**EXERCISE DESCRIPTION**
Would you write out each line of the material below exactly, skipping every picture?

»»

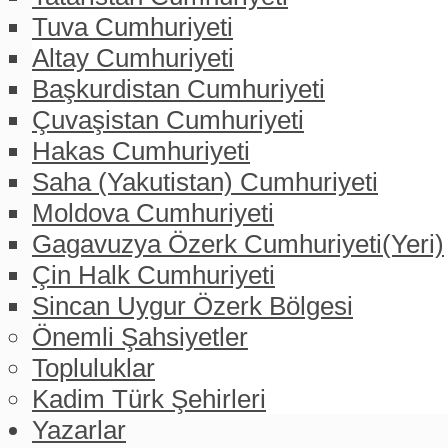
Tuva Cumhuriyeti
Altay Cumhuriyeti
Başkurdistan Cumhuriyeti
Çuvaşistan Cumhuriyeti
Hakas Cumhuriyeti
Saha (Yakutistan) Cumhuriyeti
Moldova Cumhuriyeti
Gagavuzya Özerk Cumhuriyeti(Yeri)
Çin Halk Cumhuriyeti
Sincan Uygur Özerk Bölgesi
Önemli Şahsiyetler
Topluluklar
Kadim Türk Şehirleri
Yazarlar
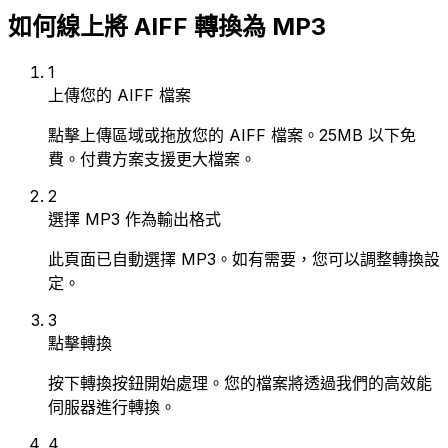
如何線上將 AIFF 轉換為 MP3
1
上傳您的 AIFF 檔案
點擊上傳區域或拖放您的 AIFF 檔案。25MB 以下免
費。付費方案支援更大檔案。
2
選擇 MP3 作為輸出格式
此頁面已自動選擇 MP3。如有需要，您可以調整轉換設
定。
3
點擊轉換
按下轉換按鈕開始處理。您的檔案將透過我們的高效能
伺服器進行轉換。
4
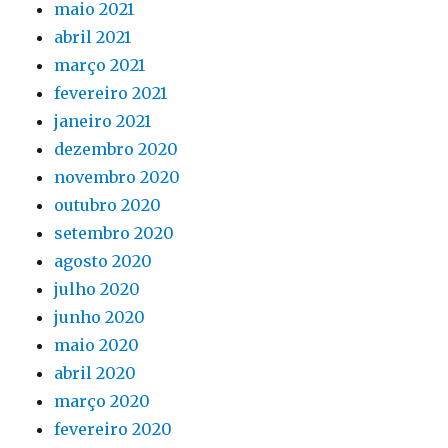
maio 2021
abril 2021
março 2021
fevereiro 2021
janeiro 2021
dezembro 2020
novembro 2020
outubro 2020
setembro 2020
agosto 2020
julho 2020
junho 2020
maio 2020
abril 2020
março 2020
fevereiro 2020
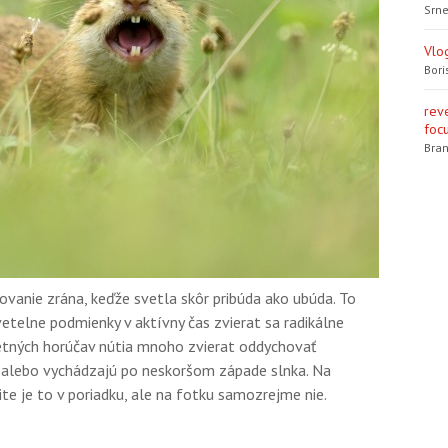
Srne
Vlo
Bori
rev
focu
Bran
vanie zrána, keďže svetla skôr pribúda ako ubúda. To
telne podmienky v aktívny čas zvierat sa radikálne
letných horúčav nútia mnoho zvierat oddychovať
, alebo vychádzajú po neskoršom západe slnka. Na
ite je to v poriadku, ale na fotku samozrejme nie.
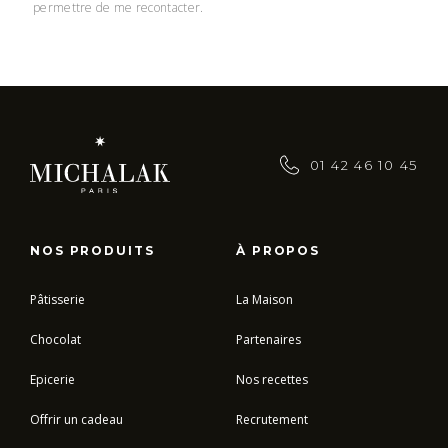
permettre de me recontacter.
01 42 46 10 45
NOS PRODUITS
À PROPOS
Pâtisserie
La Maison
Chocolat
Partenaires
Epicerie
Nos recettes
Offrir un cadeau
Recrutement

««

**SOLUTION**
Tuva Cumhuriyeti
Altay Cumhuriyeti
Başkurdistan Cumhuriyeti
Çuvaşistan Cumhuriyeti
Hakas Cumhuriyeti
Saha (Yakutistan) Cumhuriyeti
Moldova Cumhuriyeti
Gagavuzya Özerk Cumhuriyeti(Yeri)
Çin Halk Cumhuriyeti
Sincan Uygur Özerk Bölgesi
Önemli Şahsiyetler
Topluluklar
Kadim Türk Şehirleri
Yazarlar
如何線上將 AIFF 轉換為 MP3
1
上傳您的 AIFF 檔案
點擊上傳區域或拖放您的 AIFF 檔案。25MB 以下免
費。付費方案支援更大檔案。
2
選擇 MP3 作為輸出格式
此頁面已自動選擇 MP3。如有需要，您可以調整轉換設
定。
3
點擊轉換
按下轉換按鈕開始處理。您的檔案將透過我們的高效能
伺服器進行轉換。
4
maio 2021
abril 2021
março 2021
fevereiro 2021
janeiro 2021
dezembro 2020
novembro 2020
outubro 2020
setembro 2020
agosto 2020
julho 2020
junho 2020
maio 2020
abril 2020
março 2020
fevereiro 2020
Srne
Vlo
Bori
rev
focu
Bran
vanie zrána, keďže svetla skôr pribúda ako ubúda. To
telne podmienky v aktívny čas zvierat sa radikálne
letných horúčav nútia mnoho zvierat oddychovať
, alebo vychádzajú po neskoršom západe slnka. Na
ite je to v poriadku, ale na fotku samozrejme nie.
permettre de me recontacter.
01 42 46 10 45
NOS PRODUITS
À PROPOS
Pâtisserie
La Maison
Chocolat
Partenaires
Epicerie
Nos recettes
Offrir un cadeau
Recrutement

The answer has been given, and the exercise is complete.